* ABOUT THIS TASK
The result should be every line of the listing that holds the word "oder".
>>
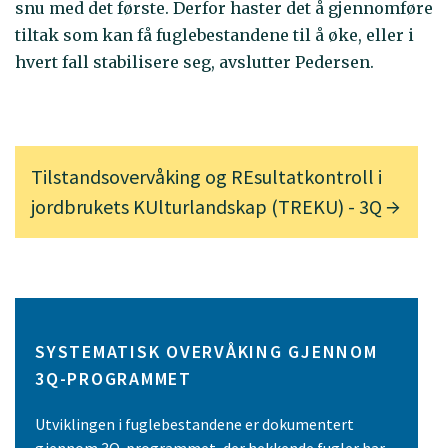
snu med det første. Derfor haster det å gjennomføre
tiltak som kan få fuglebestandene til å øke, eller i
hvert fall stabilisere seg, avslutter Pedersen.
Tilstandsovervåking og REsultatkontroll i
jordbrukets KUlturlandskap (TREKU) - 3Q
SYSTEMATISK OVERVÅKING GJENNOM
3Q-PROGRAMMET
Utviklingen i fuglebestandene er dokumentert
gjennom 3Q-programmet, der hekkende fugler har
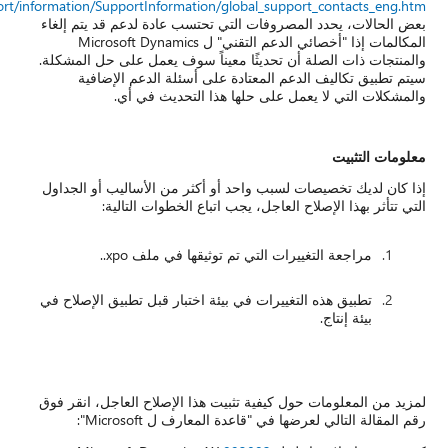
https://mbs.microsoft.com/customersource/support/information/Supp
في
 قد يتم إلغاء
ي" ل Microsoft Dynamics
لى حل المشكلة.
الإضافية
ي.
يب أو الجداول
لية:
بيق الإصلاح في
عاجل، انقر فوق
<<
>>
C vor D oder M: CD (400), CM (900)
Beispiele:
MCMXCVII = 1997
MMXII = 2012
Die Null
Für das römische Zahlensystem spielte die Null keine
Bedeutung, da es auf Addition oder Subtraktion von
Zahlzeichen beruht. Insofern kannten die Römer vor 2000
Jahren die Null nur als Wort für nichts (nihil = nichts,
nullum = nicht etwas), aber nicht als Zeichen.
<<
>>
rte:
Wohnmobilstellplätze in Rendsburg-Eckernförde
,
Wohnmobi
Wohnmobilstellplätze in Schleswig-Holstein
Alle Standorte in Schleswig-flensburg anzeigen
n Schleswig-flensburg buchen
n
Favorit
<<
* RESPONSE FOR THIS EXERCISE
C vor D oder M: CD (400), CM (900)
Bedeutung, da es auf Addition oder Subtraktion von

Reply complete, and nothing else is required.